Unlike anything else you'll ever see on a Nintendo console...

User Rating: 9.4 | Conker's Bad Fur Day N64
Squeaky clean.

In the early days of Nintendo games, I would be hard-pressed to call them anything but. Even more "violent" games like Mega Man and Contra seemed to bubble over with fun-looking sprites and contained very little vulgar imagery.

Fast-forward to 2001, when Nintendo's dying N64 was struggling to compete against Sony's Playstation powerhouses. By this time, Rare had developed two of the most sophisticated games ever made in Goldeneye 007 and Perfect Dark, and took a completely new approach for their next project; a Banjo-Kazooie-type of platformer starring a furry red squirrel named Conker. While it was originally intended to be a cute adventure game (much like Banjo), the project was scrapped in favor of a wacky-plotted and potty-mouthed platform game.

As you're introduced to Conker in the opening story scene, the squirrel is in the midst of just about the worst of the worst morning-after hangovers.
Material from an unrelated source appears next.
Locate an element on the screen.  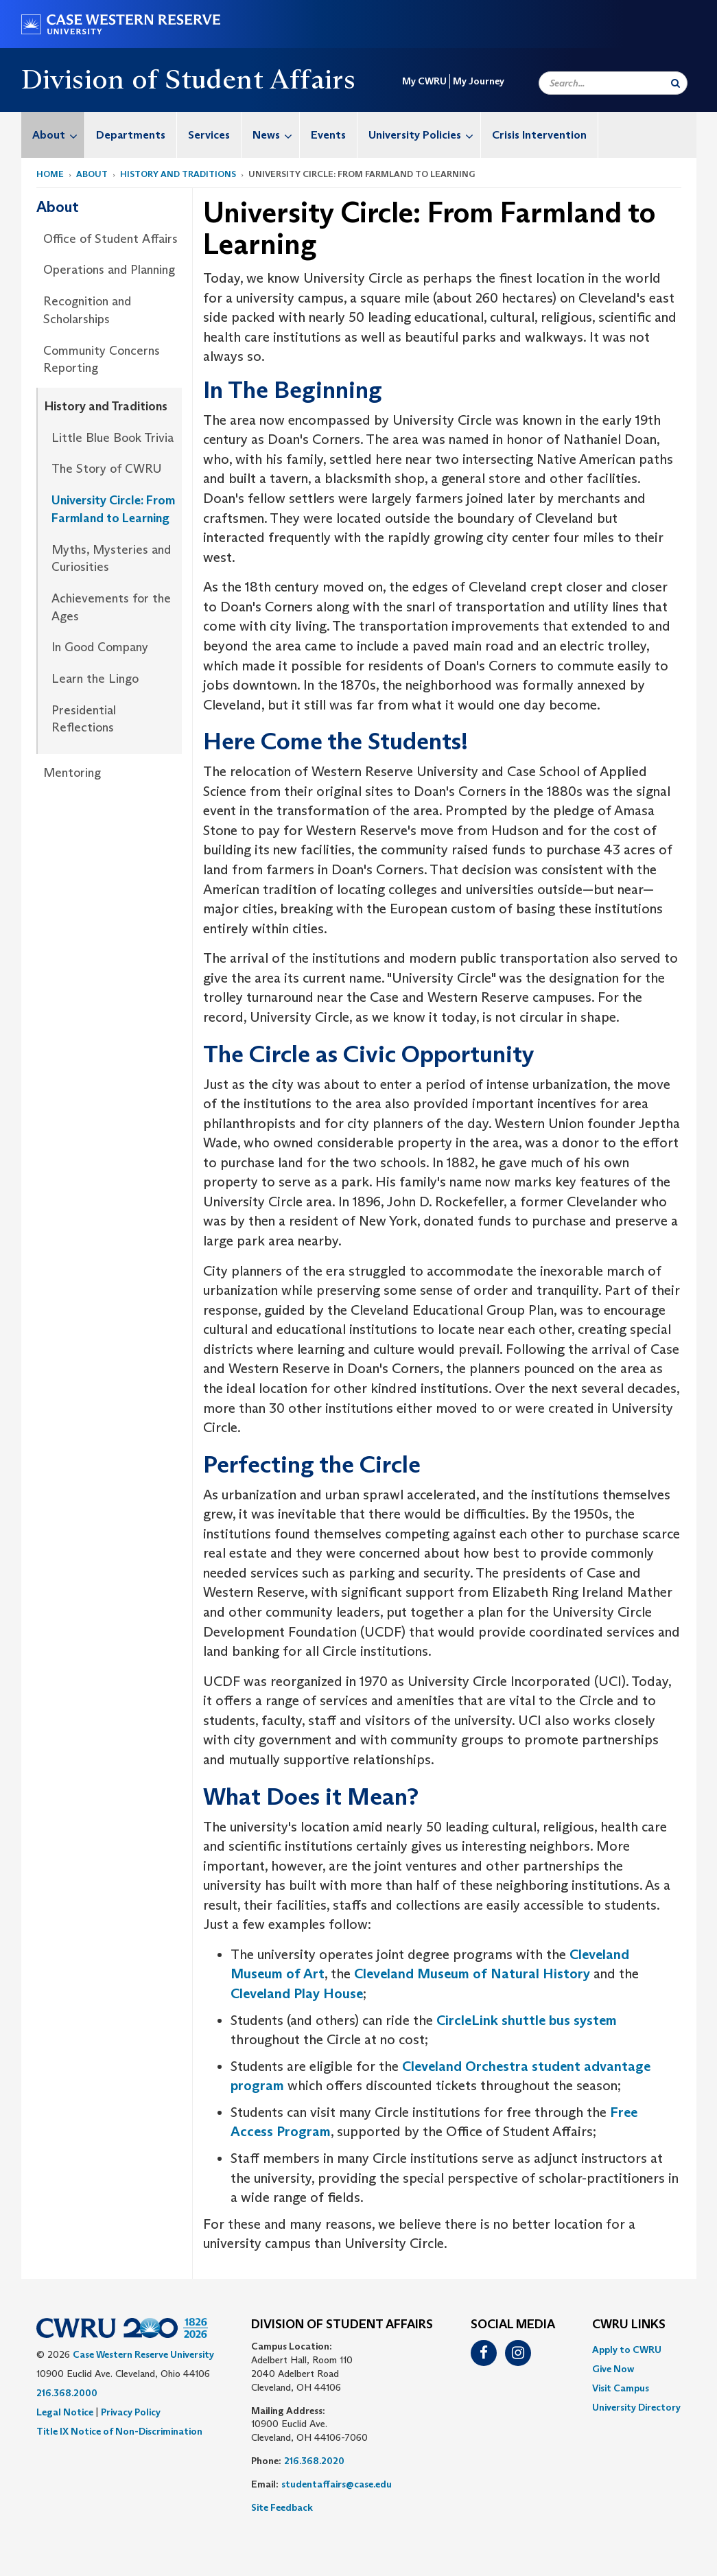
Recognition and Scholarships is located at coordinates (87, 310).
In serious need of Aspirin, Conker wakes up in the middle of a field next to a talking scarecrow named Birdy. After being asked by Birdy to step onto a randomly inscribed letter "B" in the ground, the gamer is given the basic idea about the Bad Fur Day control scheme.

"It's context sensitve! Which means it's.... sensitive.... to context."

Plop plop, fizz fizz.

With a clearer conscience, Conker takes off on a journey back home that will see him man a bee hive gun turret, help a washed up bee score with a well-endowed sunflower, roll balls of poo, recreate a few of your favorite movie scenes, and go pretty much everywhere in between in terms of gameplay. Whether it's a frying pan, throwing knives or a slingshot, you'll be given pretty much everything you need at that specific moment in time to help advance. Of course, the level of difficulty is such that you'll have to work for your money - literally. There's no other way to put it; no matter what you're doing, it's fun.

As the game progresses, the cuddly hero will be faced with more and more daunting challenges - an opera-singing poo monster, for one - while pushing the very boundaries of the M rating the game was given. Banjo-Kazooie it is not, but Conker's Bad Fur Day manages to surpass any other platformer released on the Nintendo 64 - all poop jokes aside.